On connaît l’inclination de Chateaubriand pour l’autobiographisme, autant que sa réticence lorsqu’il s’agit révéler « le fond de son cœur ». En fait, il nage entre deux eaux : d’un côté, l’attrait de la confession intime, dont Rousseau avait ouvert la voie aux écrivains de son époque et, de l’autre, les contraintes propres de la retenue aristocratique.

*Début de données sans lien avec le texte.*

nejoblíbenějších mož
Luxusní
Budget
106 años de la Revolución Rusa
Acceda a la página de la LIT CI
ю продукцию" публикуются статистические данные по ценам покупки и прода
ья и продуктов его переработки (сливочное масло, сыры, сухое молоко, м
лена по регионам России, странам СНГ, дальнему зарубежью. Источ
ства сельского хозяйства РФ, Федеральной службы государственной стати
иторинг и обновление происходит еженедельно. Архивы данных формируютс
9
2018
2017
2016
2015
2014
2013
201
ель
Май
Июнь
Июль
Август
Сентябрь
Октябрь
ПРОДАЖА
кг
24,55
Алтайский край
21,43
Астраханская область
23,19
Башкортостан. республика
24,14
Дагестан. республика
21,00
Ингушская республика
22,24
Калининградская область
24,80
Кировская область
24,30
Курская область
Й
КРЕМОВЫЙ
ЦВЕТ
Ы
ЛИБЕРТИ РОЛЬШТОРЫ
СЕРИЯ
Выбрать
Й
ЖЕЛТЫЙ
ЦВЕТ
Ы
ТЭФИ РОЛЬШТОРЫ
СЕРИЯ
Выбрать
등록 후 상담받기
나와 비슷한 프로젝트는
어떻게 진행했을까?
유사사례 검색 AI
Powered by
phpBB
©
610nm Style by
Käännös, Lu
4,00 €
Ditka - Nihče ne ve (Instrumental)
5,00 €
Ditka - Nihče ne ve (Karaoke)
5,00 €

« On ne peint bien que son propre cœur, en l’attribuant à un autre », a écrit Chateaubriand dans le Génie du christianisme (II,i,3) : ce transfert sur les personnages romanesques, qu’il a d’abord pratiqué, a été étudié de façon brillante et efficace par Ivanna Rosi (Le maschere di Chateaubriand. Libertà e vincoli dell’autorappresentazione, Firenze, Le Lettere, 2010). Par contre, au cours de la longue élaboration des Mémoires d’outre-tombe, on pourrait attendre qu’on s’approche progressivement de la vérité psychologique mais, comme l’a bien expliqué Jean-Christophe Cavallin (Chateaubriand cryptique ou Les Confessions mal faites, Paris, Champion, 2003) « c’est le contraire qui arrive : chaque nouvel état du texte est un sédiment nouveau qui recouvre et cache le moi au lieu de le dévoiler » (p. 15). On peut l’observer dans le manuscrit autographe des Mémoires de ma vie, où ces procédés d’autocensure sont rendus visibles par les ratures et les corrections, avant que les déplacements et les ajouts postérieurs ne remplacent l’expression de l’être intime par la construction d’un moi historicisé.

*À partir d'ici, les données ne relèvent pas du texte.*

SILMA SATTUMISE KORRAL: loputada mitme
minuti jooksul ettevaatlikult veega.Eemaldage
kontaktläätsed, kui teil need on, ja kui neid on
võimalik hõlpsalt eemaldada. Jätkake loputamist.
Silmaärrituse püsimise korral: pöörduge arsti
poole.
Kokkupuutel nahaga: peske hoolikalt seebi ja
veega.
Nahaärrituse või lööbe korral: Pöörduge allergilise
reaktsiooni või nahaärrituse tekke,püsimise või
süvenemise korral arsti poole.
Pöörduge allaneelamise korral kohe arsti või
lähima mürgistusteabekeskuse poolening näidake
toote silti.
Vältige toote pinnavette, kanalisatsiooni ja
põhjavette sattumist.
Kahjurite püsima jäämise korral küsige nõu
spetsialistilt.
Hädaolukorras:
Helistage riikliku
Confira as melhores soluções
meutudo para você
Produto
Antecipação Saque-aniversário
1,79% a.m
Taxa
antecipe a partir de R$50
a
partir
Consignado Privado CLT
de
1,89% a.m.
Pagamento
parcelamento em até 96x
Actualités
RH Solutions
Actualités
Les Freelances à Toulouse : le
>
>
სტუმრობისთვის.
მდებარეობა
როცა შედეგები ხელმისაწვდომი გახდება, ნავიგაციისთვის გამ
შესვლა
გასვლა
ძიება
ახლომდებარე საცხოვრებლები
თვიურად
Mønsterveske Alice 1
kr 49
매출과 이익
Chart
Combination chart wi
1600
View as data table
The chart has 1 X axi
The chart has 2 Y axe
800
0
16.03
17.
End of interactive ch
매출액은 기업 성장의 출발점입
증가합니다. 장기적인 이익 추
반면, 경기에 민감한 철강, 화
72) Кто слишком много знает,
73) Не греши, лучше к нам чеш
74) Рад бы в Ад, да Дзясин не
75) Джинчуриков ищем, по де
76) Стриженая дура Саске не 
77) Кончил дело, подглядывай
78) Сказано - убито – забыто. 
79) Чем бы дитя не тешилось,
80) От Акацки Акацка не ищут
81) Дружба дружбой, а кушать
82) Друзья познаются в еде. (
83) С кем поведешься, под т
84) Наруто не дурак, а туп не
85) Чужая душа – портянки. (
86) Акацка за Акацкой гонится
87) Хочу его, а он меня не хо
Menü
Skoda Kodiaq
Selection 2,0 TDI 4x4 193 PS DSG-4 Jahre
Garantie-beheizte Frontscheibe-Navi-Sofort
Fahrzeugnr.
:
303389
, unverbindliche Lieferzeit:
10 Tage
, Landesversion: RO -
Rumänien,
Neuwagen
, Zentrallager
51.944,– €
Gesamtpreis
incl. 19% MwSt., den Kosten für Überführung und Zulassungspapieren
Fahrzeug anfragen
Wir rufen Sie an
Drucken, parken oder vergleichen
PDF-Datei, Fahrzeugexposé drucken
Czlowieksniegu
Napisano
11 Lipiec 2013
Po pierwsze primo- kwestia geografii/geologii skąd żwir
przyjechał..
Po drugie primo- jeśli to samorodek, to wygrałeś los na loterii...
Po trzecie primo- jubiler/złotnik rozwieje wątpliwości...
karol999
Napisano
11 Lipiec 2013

Comme la première version du chef-d’œuvre autobiographique, dont il sera question, concerne principalement l’enfance et l’adolescence de l’écrivain, cette opération de camouflage investit particulièrement la famille de Chateaubriand. Les remaniements concernent notamment les figures de sa sœur Lucile et de son père. On sait que Chateaubriand a transposé son affection pour la première dans l’amour adelphique qui lie son protagoniste René à Amélie. Pour ce qui est des Mémoires, conjointement à plusieurs omissions et retouches qui visent à atténuer la dimension sentimentale de son rapport à Lucile, on assiste à un processus d’idéalisation complexe. Non seulement Chateaubriand exalte les qualités poétiques que sa sœur possédait en puissance et fait d’elle la première inspiratrice de sa carrière d’écrivain mais, alors qu’il compatit la « chétive Lucile » parce qu’elle « était la plus négligée et la moins aimée » de ses sœurs, il interprète aussi le rôle de paladin qu’il exerce en sa faveur dans un sens presque chevaleresque, puisqu’il aurait été dicté par « l'horreur de l'oppression et le désir de secourir la faiblesse ».

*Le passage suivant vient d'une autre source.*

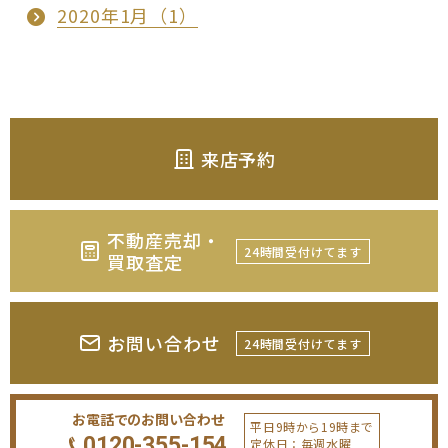
2020年1月（1）
来店予約
不動産売却・
24時間受付けてます
買取査定
お問い合わせ
24時間受付けてます
お電話でのお問い合わせ
平日9時から19時まで
0120-355-154
定休日：毎週水曜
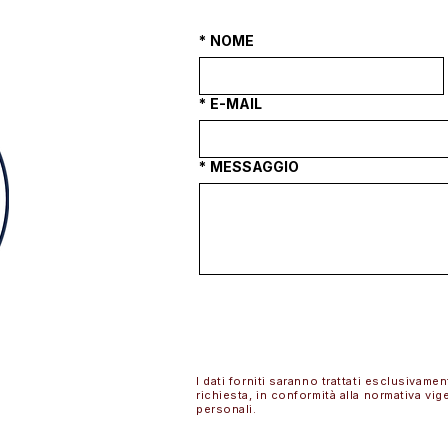
*
NOME
*
E-MAIL
*
MESSAGGIO
I dati forniti saranno trattati esclusivamen
richiesta, in conformità alla normativa vig
personali.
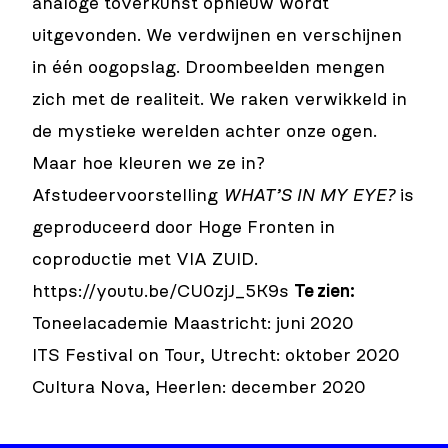
analoge toverkunst opnieuw wordt
uitgevonden. We verdwijnen en verschijnen
in één oogopslag. Droombeelden mengen
zich met de realiteit. We raken verwikkeld in
de mystieke werelden achter onze ogen.
Maar hoe kleuren we ze in?
Afstudeervoorstelling
WHAT’S IN MY EYE?
is
geproduceerd door Hoge Fronten in
coproductie met VIA ZUID.
https://youtu.be/CU0zjJ_5K9s
Te zien:
Toneelacademie Maastricht: juni 2020
ITS Festival on Tour, Utrecht: oktober 2020
Cultura Nova, Heerlen: december 2020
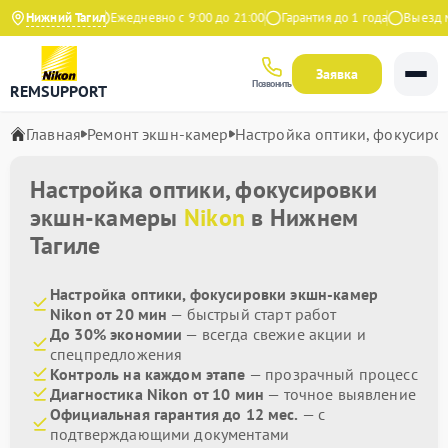
4.9 на Яндекс
Нижний Тагил
Ежедневно с 9:00 до 21:00
Гарантия до 1 года
Выезд мас
Заявка
Позвонить
REMSUPPORT
Главная
Ремонт экшн-камер
Настройка оптики, фокусиро
Настройка оптики, фокусировки
экшн-камеры
Nikon
в Нижнем
Тагиле
Настройка оптики, фокусировки экшн-камер
Nikon от 20 мин
— быстрый старт работ
До 30% экономии
— всегда свежие акции и
спецпредложения
Контроль на каждом этапе
— прозрачный процесс
Диагностика Nikon от 10 мин
— точное выявление
Официальная гарантия до 12 мес.
— с
подтверждающими документами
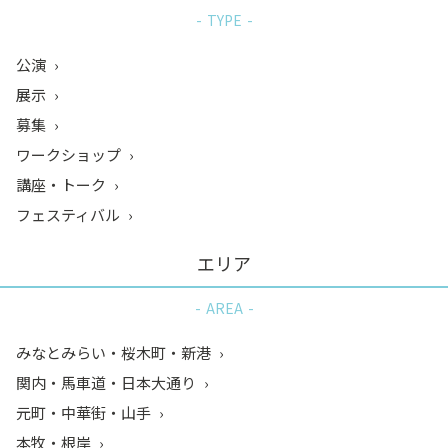
TYPE
公演
展示
募集
ワークショップ
講座・トーク
フェスティバル
エリア
AREA
みなとみらい・桜木町・新港
関内・馬車道・日本大通り
元町・中華街・山手
本牧・根岸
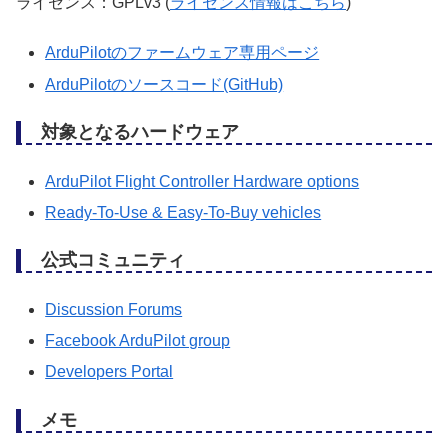
ライセンス：GPLv3 (
ライセンス情報はこちら
)
ArduPilotのファームウェア専用ページ
ArduPilotのソースコード(GitHub)
対象となるハードウェア
ArduPilot Flight Controller Hardware options
Ready-To-Use & Easy-To-Buy vehicles
公式コミュニティ
Discussion Forums
Facebook ArduPilot group
Developers Portal
メモ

Le même mécanisme de sublimation agit quant à l’attitude affichée par Chateaubriand à l’égard de son père, dont il exalte le passé d’aventurier presque comme une sorte d’épopée. La figure de Lucile semble trouver alors un pendant dans la fonction que Chateaubriand attribue à Gesril, cet ami d’enfance dont j’ai déjà étudié la transfiguration héroïque dans un épisode qui a été sensiblement remanié. J’aimerais, dans ce contexte, suggérer que la compensation offerte par ces personnages à l’intérieur du mythe paternel dessine un schéma de « désir triangulaire » (au sens de René Girard), qui n’est pas étranger aux ambitions épiques de l’écrivain.